Digital Health and Human Rights Researchers Publish Findings on Right to Health of Young Adults in Bangladesh and Colombia

Image courtesy of CDC.
Members of OSUN's Digital Health and Rights Project at the Graduate Institute of International and Development Studies (Switzerland), with scholars from the James P. Grant School of Public Health, BRAC University (Bangladesh), and Universidad de los Andes (Colombia) have published important findings from their collaborative research on rights-based digital governance.

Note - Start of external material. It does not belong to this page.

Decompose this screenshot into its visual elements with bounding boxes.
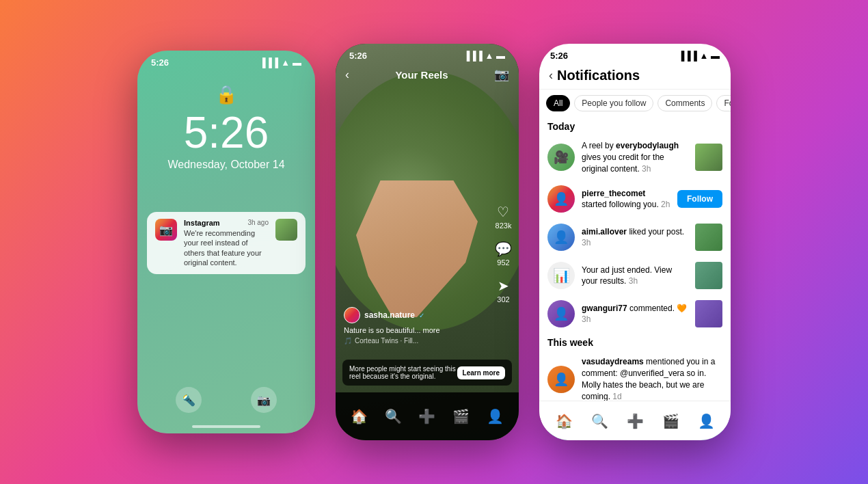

“The Digital Transformation and the Right to Health of Young Adults in Bangladesh and Colombia: A Community-Engaged Study” was included in November in the Health and Human Rights Journal produced by Harvard University. In the study, early-career researchers from Bangladesh and Colombia collaborated with a broad international research and advocacy project to investigate how diverse young adults experience digital health and to invite their recommendations and collaborative advocacy. Researchers held focus group discussions and interviews with mostly young men in Bangladesh and people living with HIV, gay men, and transgender women in Colombia.

In both countries, young adults said digital transformation (the integration of technologies and tools for health data management, telemedicine, and diagnosis into health systems) had transformed their access to sexual and reproductive health and HIV information, highlighting both the positive role of young social media influencers and the harms caused by misinformation, lack of confidentiality, and widespread stigma. The subjects called for greater government efforts to develop digital health, including through social media platforms.

“We find that transnational collaborations like this one offer the potential to generate actionable insights and inform the development of rights-based digital governance,” wrote the researchers.